La fatigue a eu finalement le dessus sur le lion de la république. Sa voix est celle des personnes qui se sont tues, des personnes qui n'ont plus de voix, bref la voix du peuple sénégalais. Ses nombreux voyages à l'étranger notamment en France et aux États Unis, ajoutés à ses interminables combats judiciaires ont fini de lui rappeler sa nature humaine. Mon cher ami, vous n'êtes pas une machine. Quelque que soit la noblesse de votre combat, votre apport pour la démocratie sénégalaise, la liberté d'expression et la conscientisation du peuple, vous avez le droit et le devoir de vous reposer.

Car nous avons encore besoin de vous, le combat sera long et vous le savez mieux que quiconque.
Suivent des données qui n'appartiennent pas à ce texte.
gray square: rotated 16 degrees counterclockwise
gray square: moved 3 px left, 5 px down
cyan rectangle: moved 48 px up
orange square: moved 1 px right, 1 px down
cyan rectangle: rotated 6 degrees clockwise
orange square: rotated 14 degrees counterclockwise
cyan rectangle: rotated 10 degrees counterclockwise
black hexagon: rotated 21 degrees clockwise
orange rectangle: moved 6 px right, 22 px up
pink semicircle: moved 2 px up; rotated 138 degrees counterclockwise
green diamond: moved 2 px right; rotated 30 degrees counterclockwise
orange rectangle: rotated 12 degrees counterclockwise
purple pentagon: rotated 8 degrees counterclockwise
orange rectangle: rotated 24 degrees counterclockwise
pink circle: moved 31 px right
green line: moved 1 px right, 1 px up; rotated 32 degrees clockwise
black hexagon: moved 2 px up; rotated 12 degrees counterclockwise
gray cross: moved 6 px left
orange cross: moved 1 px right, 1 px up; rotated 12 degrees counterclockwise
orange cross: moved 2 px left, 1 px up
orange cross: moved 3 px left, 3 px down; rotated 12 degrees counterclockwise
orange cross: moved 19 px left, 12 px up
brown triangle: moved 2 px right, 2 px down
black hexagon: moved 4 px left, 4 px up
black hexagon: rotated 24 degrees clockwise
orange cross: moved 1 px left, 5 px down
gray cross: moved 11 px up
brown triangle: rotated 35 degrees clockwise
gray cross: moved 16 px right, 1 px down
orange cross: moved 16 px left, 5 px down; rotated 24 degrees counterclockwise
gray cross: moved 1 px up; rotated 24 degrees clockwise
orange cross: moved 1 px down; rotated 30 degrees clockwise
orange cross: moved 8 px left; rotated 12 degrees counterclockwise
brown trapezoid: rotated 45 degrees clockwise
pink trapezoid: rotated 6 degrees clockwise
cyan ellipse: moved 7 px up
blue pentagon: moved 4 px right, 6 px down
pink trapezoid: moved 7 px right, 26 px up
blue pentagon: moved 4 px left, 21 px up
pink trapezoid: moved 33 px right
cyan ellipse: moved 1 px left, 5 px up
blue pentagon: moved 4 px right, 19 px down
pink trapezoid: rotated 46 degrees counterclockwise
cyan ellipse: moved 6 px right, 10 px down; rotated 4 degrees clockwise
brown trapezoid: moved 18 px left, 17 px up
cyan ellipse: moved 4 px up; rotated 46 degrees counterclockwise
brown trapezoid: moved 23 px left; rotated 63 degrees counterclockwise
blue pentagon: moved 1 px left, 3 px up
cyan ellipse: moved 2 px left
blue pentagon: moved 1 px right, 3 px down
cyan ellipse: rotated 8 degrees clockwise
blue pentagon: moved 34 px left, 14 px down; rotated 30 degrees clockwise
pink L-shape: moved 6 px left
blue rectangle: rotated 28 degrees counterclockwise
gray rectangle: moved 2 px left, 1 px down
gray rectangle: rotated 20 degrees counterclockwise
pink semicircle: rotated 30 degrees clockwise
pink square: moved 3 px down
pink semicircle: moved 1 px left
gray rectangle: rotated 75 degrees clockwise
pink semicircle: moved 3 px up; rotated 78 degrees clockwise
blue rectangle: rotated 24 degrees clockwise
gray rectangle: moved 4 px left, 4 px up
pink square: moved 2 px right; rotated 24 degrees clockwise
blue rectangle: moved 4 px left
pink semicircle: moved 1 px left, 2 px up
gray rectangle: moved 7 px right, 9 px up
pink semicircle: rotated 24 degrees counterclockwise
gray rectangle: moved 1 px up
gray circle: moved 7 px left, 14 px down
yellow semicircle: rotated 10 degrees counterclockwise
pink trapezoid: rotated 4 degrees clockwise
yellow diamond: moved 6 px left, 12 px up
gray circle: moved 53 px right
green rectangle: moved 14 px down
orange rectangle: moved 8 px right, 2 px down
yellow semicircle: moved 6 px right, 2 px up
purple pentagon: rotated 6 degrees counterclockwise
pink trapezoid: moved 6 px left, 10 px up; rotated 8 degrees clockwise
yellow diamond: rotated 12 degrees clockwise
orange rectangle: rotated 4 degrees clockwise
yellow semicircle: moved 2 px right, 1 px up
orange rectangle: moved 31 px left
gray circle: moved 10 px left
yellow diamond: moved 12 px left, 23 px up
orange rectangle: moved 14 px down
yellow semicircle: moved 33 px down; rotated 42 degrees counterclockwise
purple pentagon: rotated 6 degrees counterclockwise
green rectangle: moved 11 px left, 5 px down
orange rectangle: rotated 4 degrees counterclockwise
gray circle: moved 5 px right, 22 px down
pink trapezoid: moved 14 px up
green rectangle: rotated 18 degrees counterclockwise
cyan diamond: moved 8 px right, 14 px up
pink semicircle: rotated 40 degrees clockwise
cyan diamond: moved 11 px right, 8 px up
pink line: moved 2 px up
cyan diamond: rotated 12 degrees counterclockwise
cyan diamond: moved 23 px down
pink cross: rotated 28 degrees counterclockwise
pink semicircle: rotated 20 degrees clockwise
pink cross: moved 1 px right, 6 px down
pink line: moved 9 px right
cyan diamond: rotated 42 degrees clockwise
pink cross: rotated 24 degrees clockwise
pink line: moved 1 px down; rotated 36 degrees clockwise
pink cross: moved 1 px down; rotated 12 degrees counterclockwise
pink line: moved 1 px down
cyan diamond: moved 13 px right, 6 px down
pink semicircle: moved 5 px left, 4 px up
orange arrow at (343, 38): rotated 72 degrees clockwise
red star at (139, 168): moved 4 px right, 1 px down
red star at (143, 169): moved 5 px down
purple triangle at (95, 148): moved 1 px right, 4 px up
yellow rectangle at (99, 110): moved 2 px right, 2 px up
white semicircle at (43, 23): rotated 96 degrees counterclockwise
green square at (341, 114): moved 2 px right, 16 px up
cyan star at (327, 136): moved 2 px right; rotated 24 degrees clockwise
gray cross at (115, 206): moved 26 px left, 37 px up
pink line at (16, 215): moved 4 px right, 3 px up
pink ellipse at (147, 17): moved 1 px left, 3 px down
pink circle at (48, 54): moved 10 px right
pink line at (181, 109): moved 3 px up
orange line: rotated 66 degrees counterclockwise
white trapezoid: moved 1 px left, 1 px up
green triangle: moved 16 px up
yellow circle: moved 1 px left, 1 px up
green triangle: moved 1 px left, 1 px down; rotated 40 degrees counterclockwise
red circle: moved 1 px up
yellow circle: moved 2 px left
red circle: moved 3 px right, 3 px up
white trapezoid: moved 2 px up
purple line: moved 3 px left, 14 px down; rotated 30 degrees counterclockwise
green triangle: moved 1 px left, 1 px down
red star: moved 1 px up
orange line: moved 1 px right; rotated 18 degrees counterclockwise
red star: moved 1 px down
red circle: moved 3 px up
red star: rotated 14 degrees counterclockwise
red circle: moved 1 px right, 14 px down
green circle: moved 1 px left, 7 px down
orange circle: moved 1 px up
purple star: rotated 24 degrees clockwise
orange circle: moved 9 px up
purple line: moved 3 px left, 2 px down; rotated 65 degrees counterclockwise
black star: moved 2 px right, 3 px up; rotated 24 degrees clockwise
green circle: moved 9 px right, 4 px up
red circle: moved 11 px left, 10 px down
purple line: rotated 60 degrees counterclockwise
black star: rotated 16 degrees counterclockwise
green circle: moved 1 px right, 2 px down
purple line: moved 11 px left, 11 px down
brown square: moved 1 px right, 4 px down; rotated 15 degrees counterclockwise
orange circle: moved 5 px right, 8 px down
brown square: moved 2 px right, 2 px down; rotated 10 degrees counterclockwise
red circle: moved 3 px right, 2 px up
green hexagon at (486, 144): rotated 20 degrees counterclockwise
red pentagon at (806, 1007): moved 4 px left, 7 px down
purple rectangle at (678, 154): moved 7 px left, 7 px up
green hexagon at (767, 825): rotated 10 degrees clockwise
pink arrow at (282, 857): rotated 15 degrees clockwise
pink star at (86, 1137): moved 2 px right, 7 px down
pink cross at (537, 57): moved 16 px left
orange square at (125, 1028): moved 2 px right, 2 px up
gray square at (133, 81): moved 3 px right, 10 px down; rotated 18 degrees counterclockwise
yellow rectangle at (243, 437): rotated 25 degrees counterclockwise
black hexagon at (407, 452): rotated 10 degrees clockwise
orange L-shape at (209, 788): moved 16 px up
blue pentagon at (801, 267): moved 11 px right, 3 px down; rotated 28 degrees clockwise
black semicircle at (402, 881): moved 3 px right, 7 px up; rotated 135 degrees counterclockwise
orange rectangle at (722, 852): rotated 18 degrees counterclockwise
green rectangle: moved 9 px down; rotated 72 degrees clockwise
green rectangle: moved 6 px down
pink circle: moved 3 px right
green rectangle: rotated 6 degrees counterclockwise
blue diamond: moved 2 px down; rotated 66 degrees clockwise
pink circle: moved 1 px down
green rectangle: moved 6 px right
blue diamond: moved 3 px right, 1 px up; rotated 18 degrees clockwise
Plus que jamais c'est le moment de faire face aux libéraux. Vous êtes l'opposant le plus crédible de Wade. Votre combat sur la toile est plus que louable. Malgré la multiplication aujourd'hui des émissions politiques sur les différents sites internet, Deeg Deeg est une marque de fabrique, un label, un style et une argumentation à la fois rationnelle et responsable. Alors permettez moi de dire à cette maladie qui vous a terrassé depuis la semaine dernière de bien vouloir vous laisser tranquille. C'est tout un peuple qui prie pour le rétablissement de leur combattant, de leur héros. Souleymane, revenez nous vite en très bonne santé.

De la part d'un ami, d'un lecteur, d'un auditeur.